There have been several surprises on the supply side. Following production cuts by Saudi Arabia and other producers, OPEC+ output fell by nearly 1 million b/d in July, and the Saudi cuts will have a similar impact in August and September. But non-OPEC output has been surprisingly resilient this year, with growth in the United States, Brazil, Guyana, and other countries. Despite perpetual chatter about “peak shale” and barriers to investment in the United States, oil production is growing, albeit at a more moderate and more sustainable rate as capital discipline reigns. The U.S. Energy Information Administration (EIA) pegs U.S. crude oil production in July at about 12.7 million b/d, or nearly 900,000 b/d in year-on-year growth—despite the fact that the North American rig count has dropped steadily since last December. Russian production has also remained resilient, although export declines are starting to set in. Russia pledged to cut oil exports by 300,000 b/d in September, following promises to cut exports by 500,000 b/d in both July and August. Its crude exports began to fall last month, although it is likely that domestic refinery runs will increase and the country will ramp up product exports instead.

Where does this leave market balances? Most analysts agree that the market is headed for a supply deficit in the fourth quarter of 2023, but the scale of the shortfall is uncertain. The EIA estimates a modest supply deficit of about 230,000 b/d in the fourth quarter. The IEA expects a wider deficit, based on its strong demand forecast for China. But the Paris-based agency expects petrochemical feedstocks to account for more than half of China’s anticipated 1.6 million b/d in demand growth this year. Economic challenges in China could weaken demand for those products in the fourth quarter and into 2024.

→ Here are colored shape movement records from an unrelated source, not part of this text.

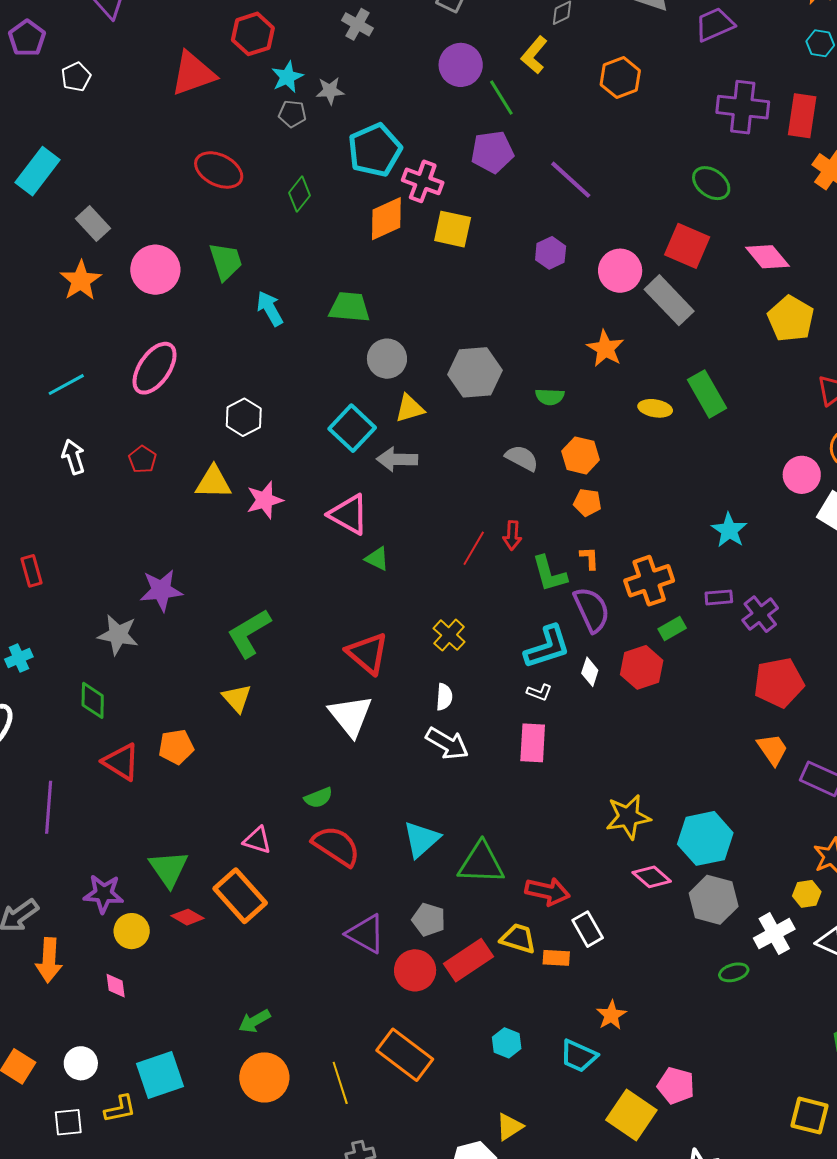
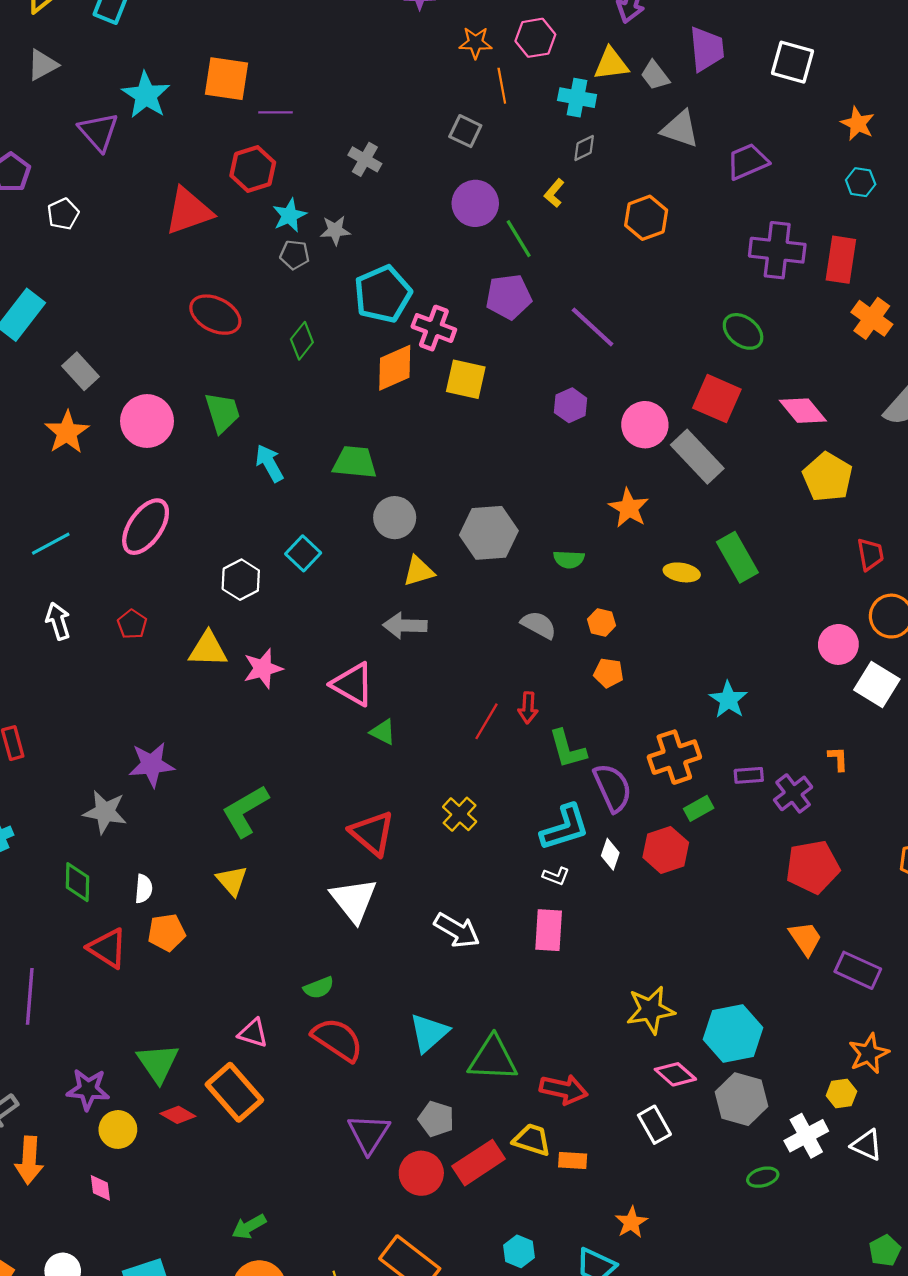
yellow L-shape: (534, 55) -> (554, 193), size x0.7
cyan square: (352, 428) -> (303, 553), moved, size x0.7
orange hexagon: (581, 455) -> (601, 622), size x0.7
cyan star: (729, 530) -> (728, 700), moved
orange L-shape: (589, 558) -> (838, 759), moved
white semicircle: (444, 697) -> (144, 889), moved
white rectangle: (588, 929) -> (654, 1125), moved
purple triangle: (366, 934) -> (369, 1134), turned 33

Saudi Arabia, the United Arab Emirates, and others likely believe that production cuts are starting to deliver the desired results. But if China’s growth disappoints in the second half, there are few remaining engines of oil demand. Saudi Arabia and other major producers will likely extend their cuts if they see downside demand risks accumulating in China.

Rising U.S. gasoline prices over the past six weeks are no doubt attracting some attention at the White House. A continued oil price run-up into the fall would strengthen calls for OPEC+ to add supplies to the market, and perhaps for domestic companies to increase upstream investment. But for now, an overheated market in the fourth quarter is possible, not inevitable.

Ben Cahill is a senior fellow with the Energy Security and Climate Change Program at the Center for Strategic and International Studies in Washington, D.C.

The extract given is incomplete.